Can you spot the crevice corrosion?

I spotted this flaw in the Azores right before we were leaving during my routine aloft inspection of the rig. We decided to go because in the Azores, everything is Metric and trying to get Imperial sizes there is a nightmare!

The corrosion was in the length of the metal, not across it. This meant that it was weakened but not completely broken.

We sailed on with the stress on mind that our toggles could fail and sailed about 1800 miles to reach mainland Portugal, where we soon hopped on a plane to fly back to the states to visit family.

The plan was to bring easy to buy bronze toggles back with us from the States rather than to mess with all the red tape to import “yacht parts” into Portugal.

The Best Inhibitor of Galvanic Corrosion

In the world of advanced chemical compounds, it seems that the best solution to a simple problem like galvanic corrosion would be a synthetic concoction. The truth is, all modern chemicals are compared to the best solution to the problem: lanolin.
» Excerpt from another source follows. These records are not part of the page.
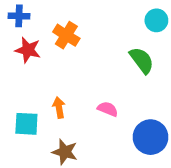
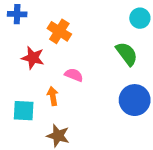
red star: (28, 50) -> (33, 58), moved
pink semicircle: (108, 109) -> (74, 75), moved
blue circle: (151, 137) -> (135, 100), moved

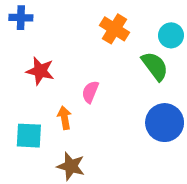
cyan circle: (140, 18) -> (171, 35), moved
orange cross: (59, 31) -> (114, 29), moved
pink semicircle: (74, 75) -> (90, 92), turned -90

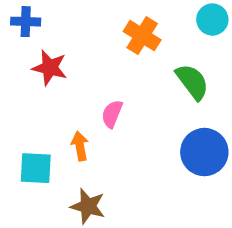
cyan circle: (171, 35) -> (212, 20), moved
red star: (40, 71) -> (50, 68), moved

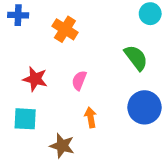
orange cross: (142, 36) -> (65, 29), moved
red star: (50, 68) -> (35, 79), moved
orange arrow: (80, 146) -> (91, 117), moved

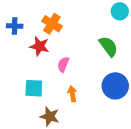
blue cross: (18, 15) -> (15, 26), moved
red star: (35, 79) -> (40, 46), moved
cyan square: (25, 119) -> (34, 88), moved

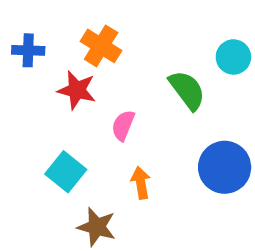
cyan circle: (120, 11) -> (233, 57), moved
green semicircle: (108, 46) -> (187, 90), moved
cyan square: (34, 88) -> (66, 172), turned 36

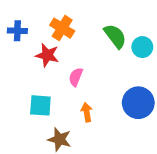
cyan circle: (233, 57) -> (142, 47), moved
green semicircle: (187, 90) -> (115, 36), moved
cyan square: (66, 172) -> (40, 105), turned -35

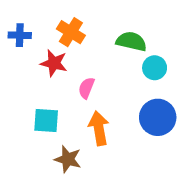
green semicircle: (115, 36) -> (131, 41), turned -40
cyan circle: (142, 47) -> (155, 68), moved
orange arrow: (87, 112) -> (99, 128), size x1.5

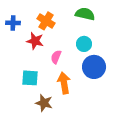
green semicircle: (131, 41) -> (85, 14), moved
cyan circle: (155, 68) -> (84, 44), moved
blue circle: (158, 117) -> (94, 67), moved

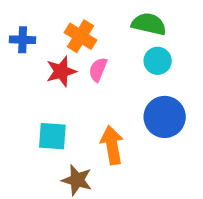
red star: (35, 41) -> (61, 71), turned -30
cyan circle: (84, 44) -> (158, 61), moved
pink semicircle: (56, 57) -> (98, 70), moved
Lanolin, sold as Lanocote, is removed from sheep’s wool. The lanolin is separated from the wool and bottled up into small jars. This agent is natural and safe to use without gloves, and will not react with your skin!

It works great at keeping water out and dissimilar metals separated which then prevents any galvanic issues.

I personally use this anytime I have bronze and stainless steel touching, and an extra thick layer anytime I am mixing stainless fasteners with aluminum fittings. If you don’t use lanolin, or one of the other more expensive materials, you will quickly see bubbles form in the aluminum adjacent to the stainless steel fastener.

Lanolin is easy to use and good to keep in the boat. Best of all, it lasts a long time. I have been dipping into my same pot for the past 5 years and it is still full enough that I don’t need to think about buying more of it anytime soon!